In order to increase savings on electrical expenses, several households are investing in solar power to produce their own electricity. In this article we will explain how the energy compensation system is applied to self power generators.
ANEEL, the Electricity Regulatory Agency, has started in Brazil an energy compensating system that gives discounts on the electricity bill when there is a surplus in private generation. The system can be used in any power source, although it is more common with photovoltaic power, due to its practicality of deployment in homes.
Solar energy is considered to be a promising power source in Brazil, due to the high levels of solar radiation. Even though the country still lacks major solar plants for commercial scale generation, many households are already investing in the source due to the high prices of the electricity. Photovoltaic energy brings benefits such as savings and sustainability.
The power generation in houses, commerce and industries is considered by ANEEL as microgeneration and mini-generation. Microgeneration is every electrical generator with a deployed capacity power lower or equal to 100 kW, and mini-generation are those with a deployed power capacity superior to 100 KW and lower or equal to 1 MW.
Operation of photovoltaic energy generation in homes
The generation system is quite simple, since it requires a limited amount of equipment. Most of it is provided by companies that offer complete solutions for the system, including deployment and analysis of the generation conditions. The cost for setting up the system is not specified by ANEEL and must be paid exclusively by the consumer, since the energy providers do not offer any kind of equipment or refund.
There are no restrictions for the location of the deployment in Brazil, which means you can also use the system in rural areas, noting that it must be associated to a consumption unit and an energy provider.

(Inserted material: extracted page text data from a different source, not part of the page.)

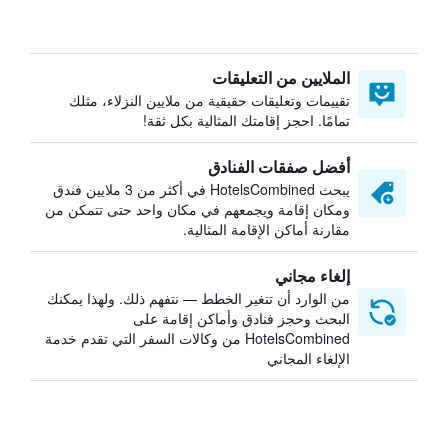
الملايين من التعليقات
تقييمات وتعليقات حقيقية من ملايين النزلاء، مثلك
تمامًا. احجز إقامتك المثالية بكل ثقة!
أفضل صفقات الفنادق
يبحث HotelsCombined في أكثر من 3 ملايين فندق
ومكان إقامة ويجمعهم في مكان واحد حتى تتمكن من
مقارنة أماكن الإقامة المثالية.
إلغاء مجاني
من الوارد أن تتغير الخطط — نتفهم ذلك. ولهذا يمكنك
البحث وحجز فنادق وأماكن إقامة على
HotelsCombined من وكالات السفر التي تقدم خدمة
الإلغاء المجاني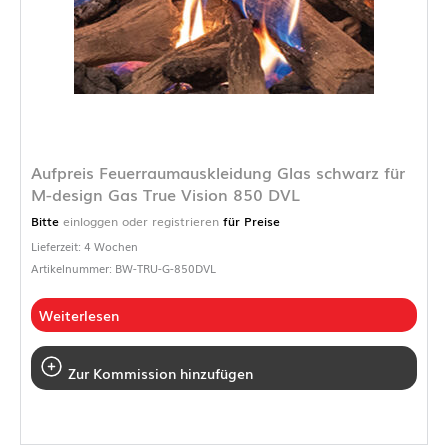
Aufpreis Feuerraumauskleidung Glas schwarz für
M-design Gas True Vision 850 DVL
Bitte
einloggen oder registrieren
für Preise
Lieferzeit: 4 Wochen
Artikelnummer: BW-TRU-G-850DVL
Weiterlesen
Zur Kommission hinzufügen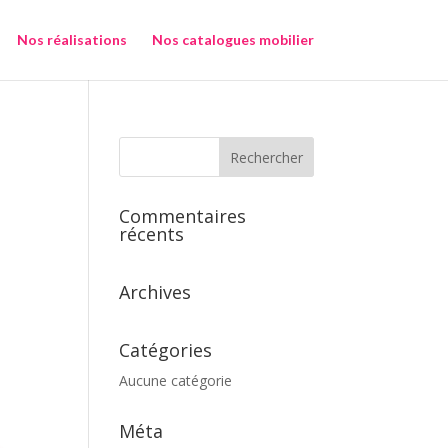
Nos réalisations
Nos catalogues mobilier
Commentaires
récents
Archives
Catégories
Aucune catégorie
Méta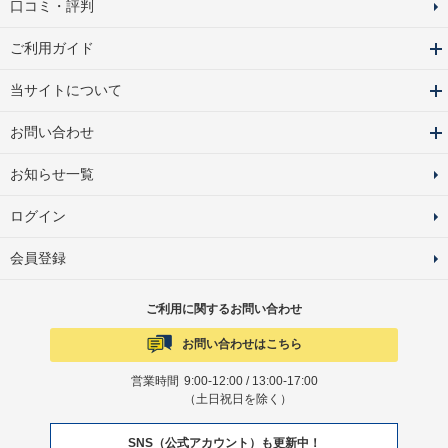
口コミ・評判
ご利用ガイド
当サイトについて
お問い合わせ
お知らせ一覧
ログイン
会員登録
ご利用に関するお問い合わせ
お問い合わせはこちら
営業時間
9:00-12:00 / 13:00-17:00
（土日祝日を除く）
SNS（公式アカウント）も更新中！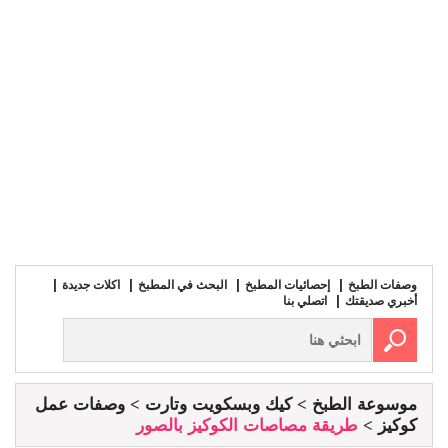
وصفات الطبخ
إحصائيات المطبخ
البحث في المطبخ
اكلات جديدة
أخبري صديقتك
اتصلي بنا
موسوعة الطبخ
كيك وبسكويت وتارت
وصفات عمل
كوكيز
طريقة مصاصات الكوكيز بالصور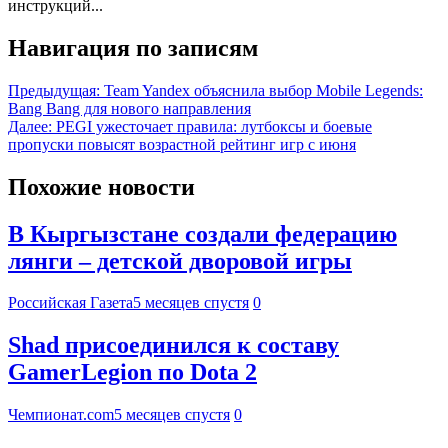
инструкций...
Навигация по записям
Предыдущая:
Team Yandex объяснила выбор Mobile Legends:
Bang Bang для нового направления
Далее:
PEGI ужесточает правила: лутбоксы и боевые
пропуски повысят возрастной рейтинг игр с июня
Похожие новости
В Кыргызстане создали федерацию
лянги – детской дворовой игры
Российская Газета
5 месяцев спустя
0
Shad присоединился к составу
GamerLegion по Dota 2
Чемпионат.com
5 месяцев спустя
0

In addition there is the off-grid system, that uses a battery charged by the panels to supply the house when the power generated by the panel is not sufficient. This can be more expensive and, therefore, not commonly used. The deployed power capacity of the microgeneration or minigereration distributed is limited to the deployed electric charge or to the demand hired by the consumption unit.
The energy generated by the panels are sent to a power conditioning system that control and transform the current into enough power to adequately operate electric goods in the house. The energy storage system, such as batteries, is optional for those connected directly to the power grid. Usually a two-way meter is used, in order to measure the electricity that leaves and enters the house.
The price of deployment ranges from BRL 12,000 to BRL 24,000 in small houses, with a consumption rate of 1.5 KWp to 2 KWp. A system with 1 MWp can reach BRL 6 million. A return on the investment of the generation system can be expected in about 5 to 10 years.
Electric Energy Compensation System
The compensation system is defined as any system that returns to the local grid, with no extra charges, the surplus of its generation, resulting in a discount on the bill according to specific rules. Clients of low and medium power such as industry, commerce and homes can require the compensation system.
ANEEL published general regulations for microgeneration and mini-generation, but each local provider adapt some of it according to the technical specifications on the grid. So, in order to obtain the specifications, you must contact the provider on their website or via their customer service.
The compensation system must follow strict charging rules already determined by ANEEL. The energy generated must be used to compensate the energy consumption in a time interval on the same time period as it was produced. For example, what is generated during peak hours, that range from 5PM to 10PM, will only be compensated what is consumed during this time period. If there are remaining credits, they can be used in other consumption units chosen by the client that are registered in the program, until they are paid. The credits are valid for a 36-month period. Since 2012, all Brazilian energy providers are able to support private generation, and must provide within 60 days of request all information the customer needs to know about the process.